Dans le film de Fritz Lang de 1927, Metropolis, un ouvrier se tient devant une horloge de taille humaine et fait bouger les aiguilles de l’horloge pour indiquer différentes ampoules disposées à l’extérieur du bord de l’horloge. Toutes les quelques secondes, deux des ampoules s’allument, et il est clair que le travail de l’ouvrier consiste à déplacer les aiguilles pour indiquer ces ampoules particulières plutôt que n’importe laquelle des autres.

C’est ce que j’appelle un Processus Robotique.

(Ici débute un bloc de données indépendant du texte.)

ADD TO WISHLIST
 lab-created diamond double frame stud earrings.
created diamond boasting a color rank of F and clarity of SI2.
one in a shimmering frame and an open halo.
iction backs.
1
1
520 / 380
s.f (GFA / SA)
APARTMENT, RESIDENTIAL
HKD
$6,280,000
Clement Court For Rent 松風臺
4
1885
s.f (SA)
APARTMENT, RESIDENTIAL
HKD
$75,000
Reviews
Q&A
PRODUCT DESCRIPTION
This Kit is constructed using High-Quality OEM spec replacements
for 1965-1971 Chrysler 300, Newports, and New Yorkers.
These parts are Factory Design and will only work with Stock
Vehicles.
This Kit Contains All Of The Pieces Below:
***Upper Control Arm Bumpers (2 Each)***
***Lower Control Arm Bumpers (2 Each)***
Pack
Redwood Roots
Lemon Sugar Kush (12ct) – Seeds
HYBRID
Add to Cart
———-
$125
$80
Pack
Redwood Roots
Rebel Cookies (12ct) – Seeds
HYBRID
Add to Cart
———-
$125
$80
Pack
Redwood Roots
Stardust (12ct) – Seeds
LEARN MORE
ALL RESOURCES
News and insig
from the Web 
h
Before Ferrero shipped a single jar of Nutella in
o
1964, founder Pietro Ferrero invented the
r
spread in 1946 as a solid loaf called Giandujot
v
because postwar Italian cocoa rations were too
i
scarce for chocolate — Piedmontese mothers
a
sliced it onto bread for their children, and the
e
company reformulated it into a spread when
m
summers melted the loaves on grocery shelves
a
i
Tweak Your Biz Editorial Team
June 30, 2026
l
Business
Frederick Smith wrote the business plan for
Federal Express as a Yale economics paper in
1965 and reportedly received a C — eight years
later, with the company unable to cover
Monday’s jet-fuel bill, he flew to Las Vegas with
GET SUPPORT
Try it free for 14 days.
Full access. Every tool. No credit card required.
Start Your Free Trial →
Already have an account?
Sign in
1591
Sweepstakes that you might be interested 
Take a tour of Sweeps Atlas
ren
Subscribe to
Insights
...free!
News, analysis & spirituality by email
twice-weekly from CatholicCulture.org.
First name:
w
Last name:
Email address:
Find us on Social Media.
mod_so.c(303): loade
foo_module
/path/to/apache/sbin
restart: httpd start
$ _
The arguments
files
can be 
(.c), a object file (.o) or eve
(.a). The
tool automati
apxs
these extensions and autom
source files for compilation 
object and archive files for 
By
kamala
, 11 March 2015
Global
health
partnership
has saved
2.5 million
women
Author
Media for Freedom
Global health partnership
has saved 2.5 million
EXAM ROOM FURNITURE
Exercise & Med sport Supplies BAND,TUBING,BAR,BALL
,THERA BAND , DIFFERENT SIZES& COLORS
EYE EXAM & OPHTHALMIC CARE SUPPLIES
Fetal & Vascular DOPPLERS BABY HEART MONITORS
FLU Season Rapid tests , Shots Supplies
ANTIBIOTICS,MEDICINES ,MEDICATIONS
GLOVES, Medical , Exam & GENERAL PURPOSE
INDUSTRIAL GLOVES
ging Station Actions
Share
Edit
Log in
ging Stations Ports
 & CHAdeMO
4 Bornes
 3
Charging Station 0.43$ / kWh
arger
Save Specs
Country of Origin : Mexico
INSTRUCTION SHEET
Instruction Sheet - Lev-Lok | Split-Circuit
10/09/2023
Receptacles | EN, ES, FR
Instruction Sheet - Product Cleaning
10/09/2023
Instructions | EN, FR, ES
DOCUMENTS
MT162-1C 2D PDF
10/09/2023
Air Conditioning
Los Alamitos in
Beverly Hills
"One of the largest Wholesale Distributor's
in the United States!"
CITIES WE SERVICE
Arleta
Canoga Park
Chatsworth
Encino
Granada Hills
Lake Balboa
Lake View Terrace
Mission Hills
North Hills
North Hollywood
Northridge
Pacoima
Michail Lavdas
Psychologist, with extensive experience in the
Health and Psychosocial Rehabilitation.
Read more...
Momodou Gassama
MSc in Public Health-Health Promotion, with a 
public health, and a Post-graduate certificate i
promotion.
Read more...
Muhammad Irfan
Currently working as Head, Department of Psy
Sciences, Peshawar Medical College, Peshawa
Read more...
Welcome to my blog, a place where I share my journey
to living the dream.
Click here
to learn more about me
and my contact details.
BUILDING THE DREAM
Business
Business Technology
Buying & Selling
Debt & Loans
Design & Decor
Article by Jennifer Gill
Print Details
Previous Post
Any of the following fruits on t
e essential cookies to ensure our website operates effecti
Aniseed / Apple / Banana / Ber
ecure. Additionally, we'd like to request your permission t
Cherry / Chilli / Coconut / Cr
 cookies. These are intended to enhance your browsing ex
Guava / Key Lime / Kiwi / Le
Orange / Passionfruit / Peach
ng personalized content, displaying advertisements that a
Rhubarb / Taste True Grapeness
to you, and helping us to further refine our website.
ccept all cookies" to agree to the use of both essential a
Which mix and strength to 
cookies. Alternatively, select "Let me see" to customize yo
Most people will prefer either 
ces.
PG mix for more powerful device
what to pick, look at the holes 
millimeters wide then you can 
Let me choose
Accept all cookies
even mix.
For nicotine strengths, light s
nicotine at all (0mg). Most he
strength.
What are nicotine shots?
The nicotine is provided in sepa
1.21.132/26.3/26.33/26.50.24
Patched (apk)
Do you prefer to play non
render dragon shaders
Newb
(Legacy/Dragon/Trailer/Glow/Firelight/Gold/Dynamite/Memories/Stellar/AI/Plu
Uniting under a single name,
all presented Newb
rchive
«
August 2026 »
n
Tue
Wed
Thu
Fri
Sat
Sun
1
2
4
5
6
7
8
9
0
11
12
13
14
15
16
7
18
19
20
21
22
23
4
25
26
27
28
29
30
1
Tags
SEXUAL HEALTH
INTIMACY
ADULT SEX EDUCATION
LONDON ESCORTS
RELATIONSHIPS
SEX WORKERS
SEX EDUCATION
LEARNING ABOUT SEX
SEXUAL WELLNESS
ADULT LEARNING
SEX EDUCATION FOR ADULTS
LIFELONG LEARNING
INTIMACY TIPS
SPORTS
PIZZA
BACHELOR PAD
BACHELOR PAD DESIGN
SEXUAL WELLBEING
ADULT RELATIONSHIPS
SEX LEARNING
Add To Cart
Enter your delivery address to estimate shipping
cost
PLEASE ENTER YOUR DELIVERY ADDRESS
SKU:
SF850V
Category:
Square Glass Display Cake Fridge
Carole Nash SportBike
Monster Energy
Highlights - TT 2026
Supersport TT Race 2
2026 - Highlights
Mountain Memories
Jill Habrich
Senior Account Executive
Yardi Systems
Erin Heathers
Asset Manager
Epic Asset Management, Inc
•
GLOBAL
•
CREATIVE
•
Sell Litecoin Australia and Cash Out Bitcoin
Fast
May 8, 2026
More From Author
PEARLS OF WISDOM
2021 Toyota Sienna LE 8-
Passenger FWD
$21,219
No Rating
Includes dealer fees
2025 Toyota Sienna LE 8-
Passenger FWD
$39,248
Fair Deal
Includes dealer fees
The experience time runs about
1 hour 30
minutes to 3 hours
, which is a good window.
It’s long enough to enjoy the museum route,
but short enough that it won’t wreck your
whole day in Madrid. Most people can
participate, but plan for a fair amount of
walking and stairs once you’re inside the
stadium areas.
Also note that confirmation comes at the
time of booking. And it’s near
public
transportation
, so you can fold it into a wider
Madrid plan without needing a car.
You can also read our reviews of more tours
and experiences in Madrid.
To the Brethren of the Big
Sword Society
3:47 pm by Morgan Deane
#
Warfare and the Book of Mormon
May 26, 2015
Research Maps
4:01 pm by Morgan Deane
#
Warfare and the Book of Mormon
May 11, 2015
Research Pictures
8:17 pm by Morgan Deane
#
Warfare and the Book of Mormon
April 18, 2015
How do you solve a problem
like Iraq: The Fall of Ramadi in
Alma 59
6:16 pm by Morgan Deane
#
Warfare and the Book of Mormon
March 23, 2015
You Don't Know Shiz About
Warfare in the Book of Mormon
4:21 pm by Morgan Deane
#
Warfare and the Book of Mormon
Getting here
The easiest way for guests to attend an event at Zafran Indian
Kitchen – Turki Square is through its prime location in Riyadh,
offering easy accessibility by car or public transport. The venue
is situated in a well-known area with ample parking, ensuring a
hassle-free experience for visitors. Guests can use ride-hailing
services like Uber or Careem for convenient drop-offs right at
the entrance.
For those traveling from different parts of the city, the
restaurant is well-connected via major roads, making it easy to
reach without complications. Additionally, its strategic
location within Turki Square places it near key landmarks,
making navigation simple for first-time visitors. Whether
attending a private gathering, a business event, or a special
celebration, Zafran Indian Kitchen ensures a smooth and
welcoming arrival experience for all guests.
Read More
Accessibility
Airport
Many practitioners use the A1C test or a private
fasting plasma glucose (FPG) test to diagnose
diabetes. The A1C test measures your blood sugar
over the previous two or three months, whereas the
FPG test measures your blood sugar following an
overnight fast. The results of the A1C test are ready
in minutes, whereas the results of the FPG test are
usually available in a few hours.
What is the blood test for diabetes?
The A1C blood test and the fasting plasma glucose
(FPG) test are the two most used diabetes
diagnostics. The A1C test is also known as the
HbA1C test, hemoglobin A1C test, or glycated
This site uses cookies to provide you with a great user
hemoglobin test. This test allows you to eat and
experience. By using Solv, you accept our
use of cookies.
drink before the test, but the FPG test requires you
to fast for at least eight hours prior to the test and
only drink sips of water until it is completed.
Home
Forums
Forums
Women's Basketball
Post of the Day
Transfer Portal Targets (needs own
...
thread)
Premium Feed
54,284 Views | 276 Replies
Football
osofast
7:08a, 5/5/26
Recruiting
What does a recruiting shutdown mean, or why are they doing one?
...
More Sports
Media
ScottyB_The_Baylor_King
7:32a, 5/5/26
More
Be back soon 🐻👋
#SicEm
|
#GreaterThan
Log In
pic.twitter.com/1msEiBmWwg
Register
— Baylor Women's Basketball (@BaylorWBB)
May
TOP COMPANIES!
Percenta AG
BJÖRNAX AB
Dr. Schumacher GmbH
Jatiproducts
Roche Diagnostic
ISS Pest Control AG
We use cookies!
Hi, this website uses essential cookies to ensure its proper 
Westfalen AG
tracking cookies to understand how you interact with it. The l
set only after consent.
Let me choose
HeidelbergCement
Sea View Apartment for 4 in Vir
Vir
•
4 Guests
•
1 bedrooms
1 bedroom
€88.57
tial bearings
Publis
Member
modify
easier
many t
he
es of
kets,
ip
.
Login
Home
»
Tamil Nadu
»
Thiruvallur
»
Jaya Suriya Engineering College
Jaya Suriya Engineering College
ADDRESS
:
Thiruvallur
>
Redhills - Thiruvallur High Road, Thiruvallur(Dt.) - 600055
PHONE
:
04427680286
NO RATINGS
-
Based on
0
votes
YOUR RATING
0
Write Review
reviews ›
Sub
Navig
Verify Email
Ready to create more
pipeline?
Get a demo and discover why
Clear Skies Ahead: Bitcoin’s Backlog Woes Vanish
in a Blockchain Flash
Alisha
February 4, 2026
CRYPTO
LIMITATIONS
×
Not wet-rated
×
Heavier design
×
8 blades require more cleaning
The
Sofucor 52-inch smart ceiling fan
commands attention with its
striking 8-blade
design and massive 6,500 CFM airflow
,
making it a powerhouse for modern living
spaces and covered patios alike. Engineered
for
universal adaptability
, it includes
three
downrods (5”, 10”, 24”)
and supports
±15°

Mais au fil du film, il devient évident que la tâche de l’ouvrier ne se limite pas à surveiller les ampoules allumées et à déplacer les aiguilles de l’horloge en conséquence. Sur le même panneau que l’horloge sont disposés plusieurs jauges et cadrans qui sont en quelque sorte affectés par ce que l’homme fait, et qui semblent avoir des seuils de sécurité déclenchés si quelque chose commence à mal tourner. À en juger par la réaction de l’homme lorsqu’il est fatigué et que les aiguilles des cadrans commencent à grimper de façon alarmante vers leurs zones rouges, c’est aussi son travail de garder ces cadrans sous contrôle, et il semble y avoir de très grands leviers sur le côté que nous supposons qu’il doit utiliser « en cas d’urgence ».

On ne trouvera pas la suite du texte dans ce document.